Ever encountered a lobster tail that is not quite like the others? I have, and with my inquisitive nature, I had to figure out why it was different from the Spiny Lobster we all love so much. My step-dad (an island fisherman) was very helpful, only saying “It’s a cucaracha.” Thanks dad! I decided to do some digging on the internet, wanting to learn more about the bizarre-looking tail. My search revealed that there are more than one species of lobster living in our Caribbean water.

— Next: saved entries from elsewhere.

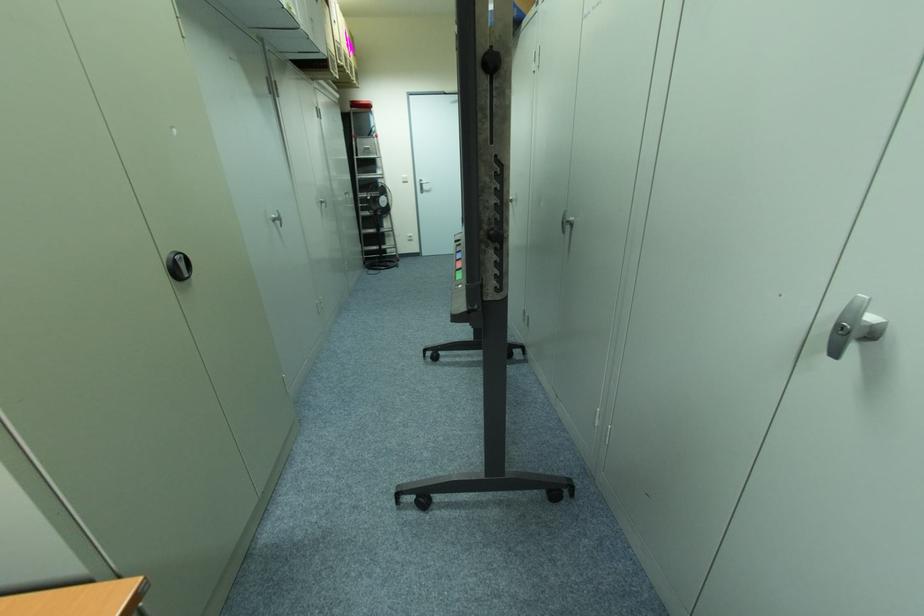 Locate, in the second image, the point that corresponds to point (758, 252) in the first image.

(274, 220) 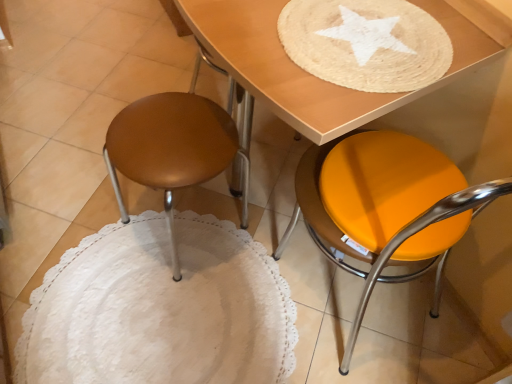 The height and width of the screenshot is (384, 512). I want to click on vacant space situated above wooden table at upper center (from a real-world perspective), so click(x=362, y=34). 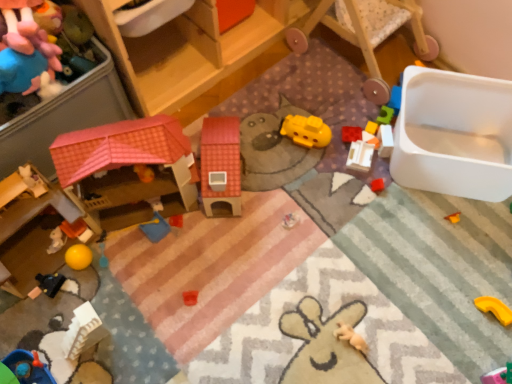 At what (x,y) coordinates should I click in order to perform the action: click on free space to the back side of black matte toy car at lower left, arranged as the 2th toy when viewed from the left. Please return your answer as a coordinate pair (x, y). Looking at the image, I should click on (53, 238).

In fact, there are actually five types of lobster in Belize. We have the Caribbean Spiny lobster, the Spotted Spiny lobster and three types of Slipper lobsters (Spanish lobster or Scyllarides aequinoctialis, Small Spanish lobster or Arctides guineensis and the Sculpted Slipper lobster or Parribacus antarcticus).
The odd lobster I had encountered was a Spanish lobster and is one of the least abundant species in Belize. Just like their cousins (the Spiny lobster), they live in warm tropical waters and are extremely fast swimmers. Slipper lobsters have remarkably thick camouflaged carapace and have two pairs of antennae.
Although they have a thicker carapace than that of a Spiny lobster, the meat of a Slipper lobster is translucent white, much sweeter and makes for delectable eats. Frankly, if you come across one, just enjoy it! I know I did, in a delicious lobster pasta salad… yummy!